▸ ACTIVITY
Determine which lines of the records include the word "Laktát", and copy them.
START MATERIAL PROVIDED
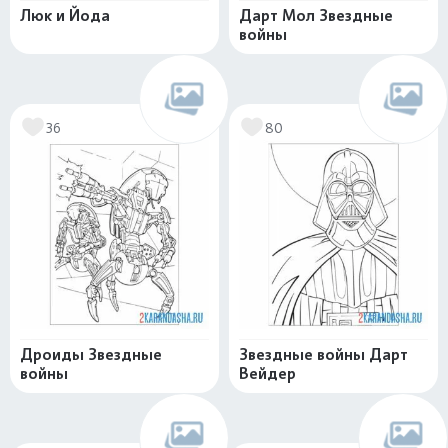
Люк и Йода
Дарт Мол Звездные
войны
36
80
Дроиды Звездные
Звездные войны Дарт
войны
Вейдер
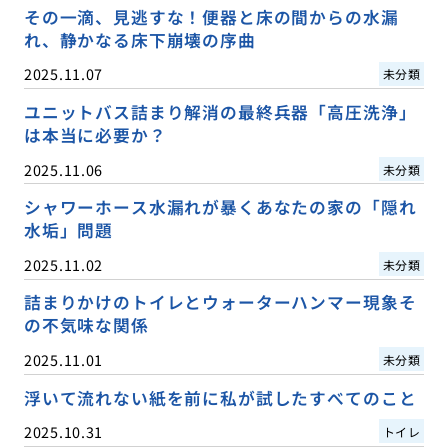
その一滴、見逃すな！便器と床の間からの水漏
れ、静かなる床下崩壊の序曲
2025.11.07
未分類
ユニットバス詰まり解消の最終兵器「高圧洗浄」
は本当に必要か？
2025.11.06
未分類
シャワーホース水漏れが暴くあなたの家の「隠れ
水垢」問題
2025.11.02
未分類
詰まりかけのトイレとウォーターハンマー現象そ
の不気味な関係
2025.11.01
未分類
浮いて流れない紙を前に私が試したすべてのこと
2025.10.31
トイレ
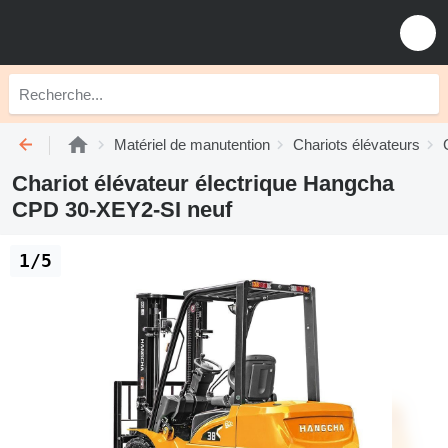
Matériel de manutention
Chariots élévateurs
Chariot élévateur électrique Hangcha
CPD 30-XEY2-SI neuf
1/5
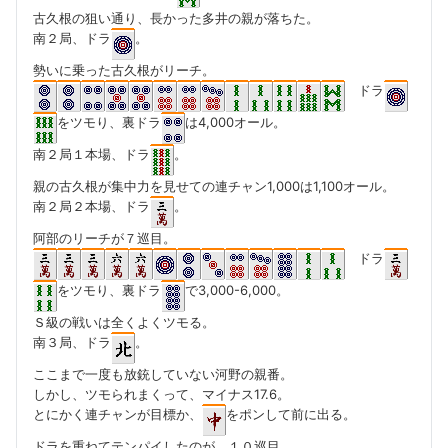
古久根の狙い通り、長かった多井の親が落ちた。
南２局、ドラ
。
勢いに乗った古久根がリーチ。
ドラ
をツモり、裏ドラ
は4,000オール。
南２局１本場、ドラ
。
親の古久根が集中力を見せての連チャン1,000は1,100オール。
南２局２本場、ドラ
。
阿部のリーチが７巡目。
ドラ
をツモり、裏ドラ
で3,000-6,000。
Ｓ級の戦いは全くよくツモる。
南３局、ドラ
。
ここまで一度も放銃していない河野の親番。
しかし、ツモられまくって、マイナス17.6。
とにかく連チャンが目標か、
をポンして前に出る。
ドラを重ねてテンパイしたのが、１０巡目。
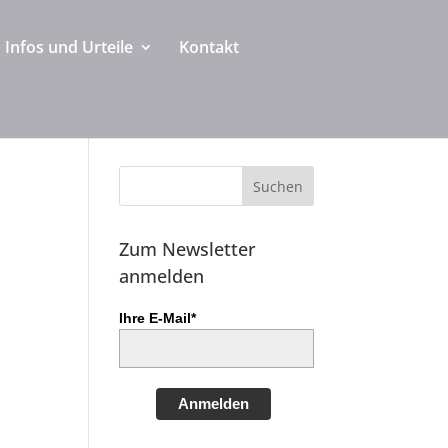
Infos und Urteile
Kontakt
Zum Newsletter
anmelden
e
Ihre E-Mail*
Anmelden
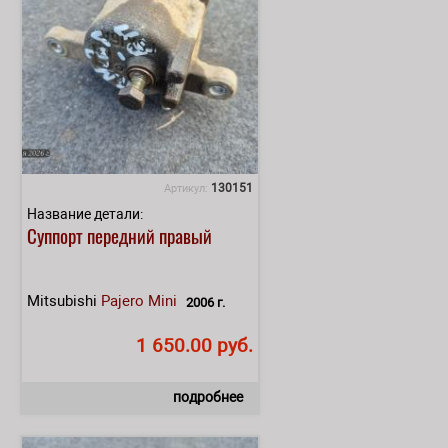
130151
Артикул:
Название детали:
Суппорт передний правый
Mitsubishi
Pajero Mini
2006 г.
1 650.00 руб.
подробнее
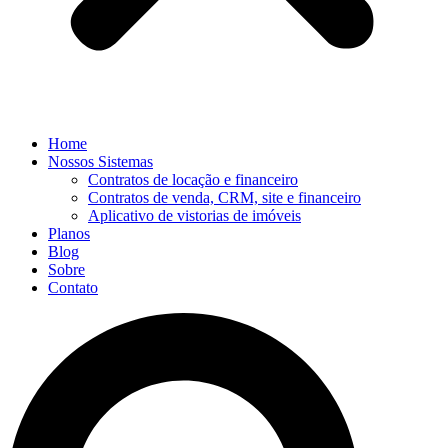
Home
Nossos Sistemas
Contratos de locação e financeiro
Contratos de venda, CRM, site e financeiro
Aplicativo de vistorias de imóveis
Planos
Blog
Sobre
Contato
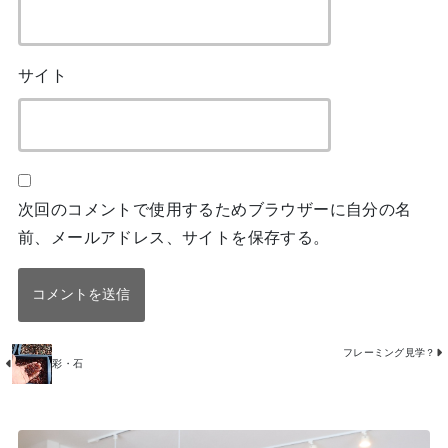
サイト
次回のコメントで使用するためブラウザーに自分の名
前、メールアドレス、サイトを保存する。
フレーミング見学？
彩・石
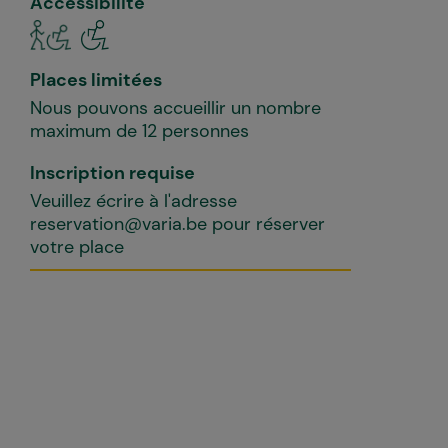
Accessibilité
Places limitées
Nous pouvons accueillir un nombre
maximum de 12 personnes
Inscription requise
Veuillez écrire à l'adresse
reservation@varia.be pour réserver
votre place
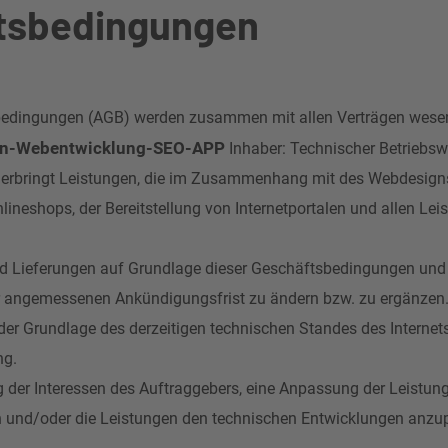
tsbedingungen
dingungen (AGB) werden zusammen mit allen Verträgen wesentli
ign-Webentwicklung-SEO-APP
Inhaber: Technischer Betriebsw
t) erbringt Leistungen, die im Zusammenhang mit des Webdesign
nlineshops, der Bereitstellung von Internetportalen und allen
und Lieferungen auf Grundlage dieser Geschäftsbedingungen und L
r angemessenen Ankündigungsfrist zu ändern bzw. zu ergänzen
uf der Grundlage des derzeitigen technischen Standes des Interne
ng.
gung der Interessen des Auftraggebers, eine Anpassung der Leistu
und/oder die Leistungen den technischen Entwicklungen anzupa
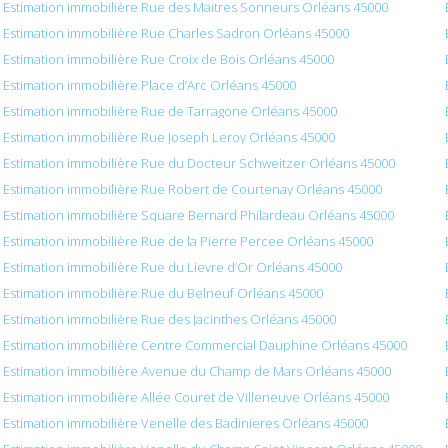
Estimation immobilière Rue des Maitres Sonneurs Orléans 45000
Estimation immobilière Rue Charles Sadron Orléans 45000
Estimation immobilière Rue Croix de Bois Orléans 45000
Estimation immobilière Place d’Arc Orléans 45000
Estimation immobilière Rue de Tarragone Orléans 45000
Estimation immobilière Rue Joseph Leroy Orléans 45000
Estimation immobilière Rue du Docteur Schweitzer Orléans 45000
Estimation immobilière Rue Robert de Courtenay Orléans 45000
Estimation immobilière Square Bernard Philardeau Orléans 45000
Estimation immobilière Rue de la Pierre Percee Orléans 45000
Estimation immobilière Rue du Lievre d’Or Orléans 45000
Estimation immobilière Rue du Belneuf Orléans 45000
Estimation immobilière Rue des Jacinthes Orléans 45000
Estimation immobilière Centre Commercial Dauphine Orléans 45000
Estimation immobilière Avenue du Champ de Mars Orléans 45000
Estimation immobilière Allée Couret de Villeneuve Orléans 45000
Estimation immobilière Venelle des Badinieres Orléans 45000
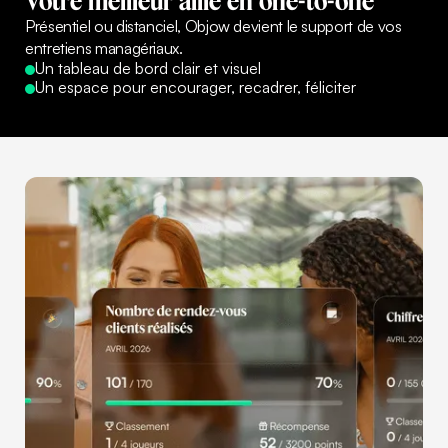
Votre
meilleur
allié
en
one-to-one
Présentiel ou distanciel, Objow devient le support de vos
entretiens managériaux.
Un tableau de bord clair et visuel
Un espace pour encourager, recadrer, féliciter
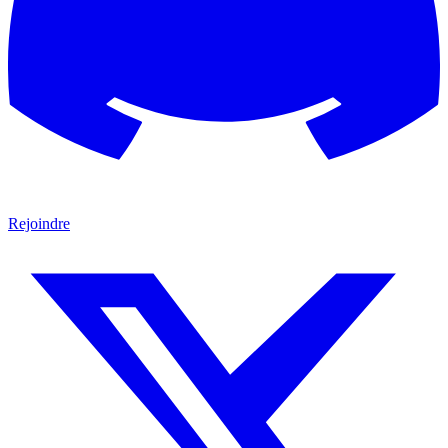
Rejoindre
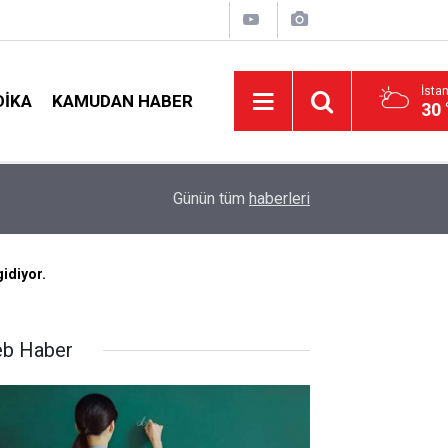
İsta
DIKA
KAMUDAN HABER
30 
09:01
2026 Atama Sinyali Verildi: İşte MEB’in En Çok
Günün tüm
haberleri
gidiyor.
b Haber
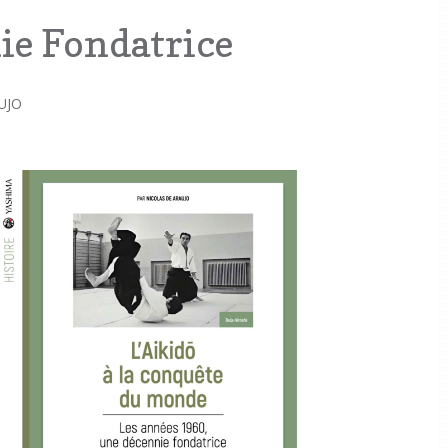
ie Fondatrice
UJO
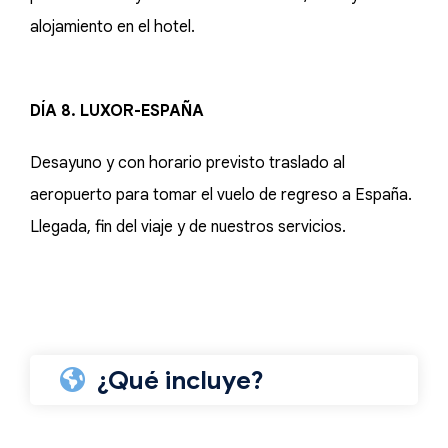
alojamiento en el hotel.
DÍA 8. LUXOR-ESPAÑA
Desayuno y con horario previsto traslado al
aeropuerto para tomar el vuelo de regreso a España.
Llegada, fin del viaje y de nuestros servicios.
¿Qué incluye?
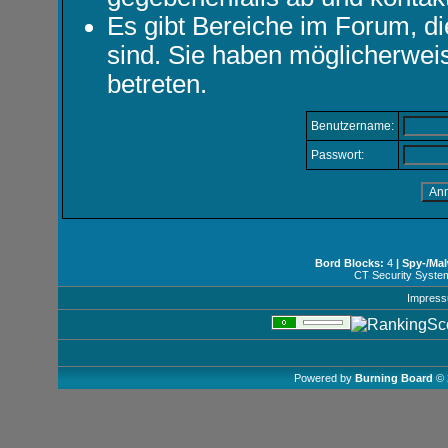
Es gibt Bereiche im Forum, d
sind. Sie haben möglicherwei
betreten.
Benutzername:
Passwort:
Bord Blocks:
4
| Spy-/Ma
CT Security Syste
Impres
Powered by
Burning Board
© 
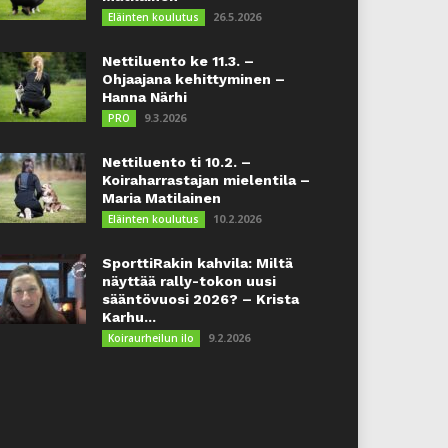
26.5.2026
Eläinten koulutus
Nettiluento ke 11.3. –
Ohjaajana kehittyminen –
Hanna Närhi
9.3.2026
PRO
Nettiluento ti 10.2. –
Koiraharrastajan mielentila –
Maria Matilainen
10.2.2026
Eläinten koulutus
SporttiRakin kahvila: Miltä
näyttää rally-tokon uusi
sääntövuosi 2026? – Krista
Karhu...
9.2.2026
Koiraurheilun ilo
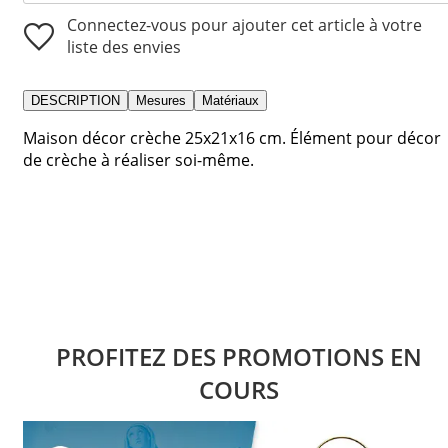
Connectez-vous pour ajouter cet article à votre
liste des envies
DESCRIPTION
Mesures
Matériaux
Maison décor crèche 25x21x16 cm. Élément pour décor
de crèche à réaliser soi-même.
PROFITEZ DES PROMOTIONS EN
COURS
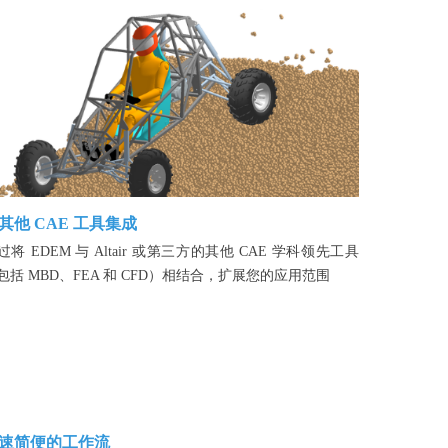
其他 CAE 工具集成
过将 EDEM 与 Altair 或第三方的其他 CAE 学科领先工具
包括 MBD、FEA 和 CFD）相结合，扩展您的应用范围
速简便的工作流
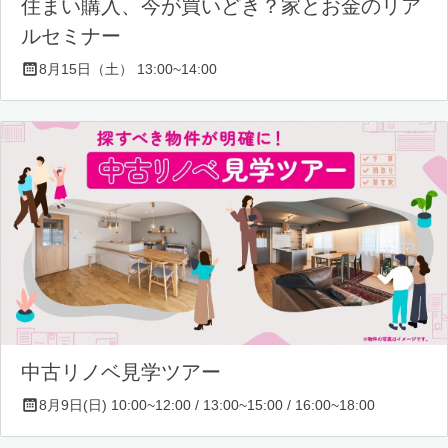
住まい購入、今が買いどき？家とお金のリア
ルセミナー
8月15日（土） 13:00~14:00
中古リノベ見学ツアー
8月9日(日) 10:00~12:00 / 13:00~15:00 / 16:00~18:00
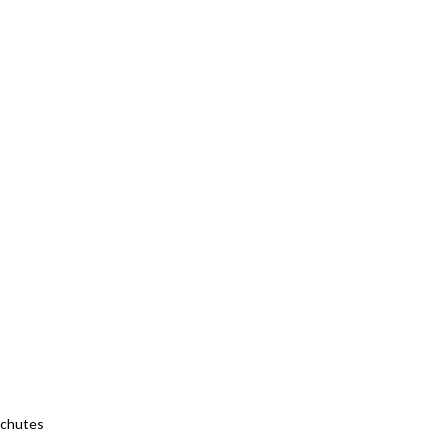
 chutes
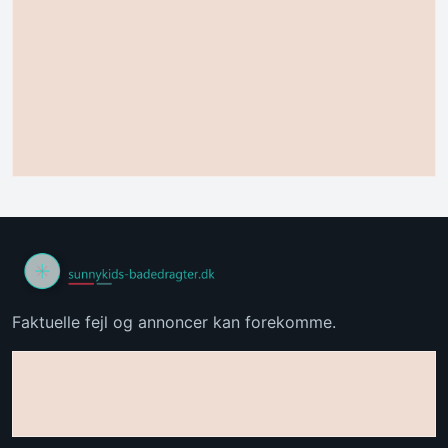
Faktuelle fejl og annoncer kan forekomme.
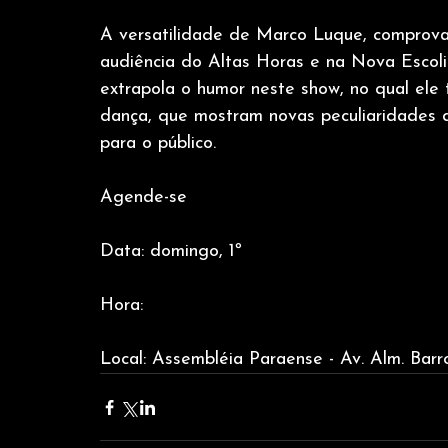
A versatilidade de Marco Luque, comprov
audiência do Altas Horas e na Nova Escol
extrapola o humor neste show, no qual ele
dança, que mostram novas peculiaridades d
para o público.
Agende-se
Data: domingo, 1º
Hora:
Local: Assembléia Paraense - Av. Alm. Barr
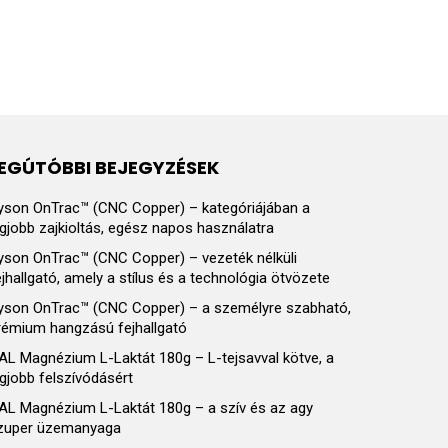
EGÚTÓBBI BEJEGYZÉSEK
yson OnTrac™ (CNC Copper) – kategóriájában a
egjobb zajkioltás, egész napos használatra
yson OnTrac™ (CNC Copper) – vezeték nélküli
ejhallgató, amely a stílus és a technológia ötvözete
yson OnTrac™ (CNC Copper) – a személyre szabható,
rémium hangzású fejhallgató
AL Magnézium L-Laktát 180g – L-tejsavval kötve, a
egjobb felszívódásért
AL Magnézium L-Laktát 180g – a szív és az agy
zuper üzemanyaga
END MATERIAL PROVIDED
▸ RESULT OF THIS EXERCISE
AL Magnézium L-Laktát 180g – L-tejsavval kötve, a
AL Magnézium L-Laktát 180g – a szív és az agy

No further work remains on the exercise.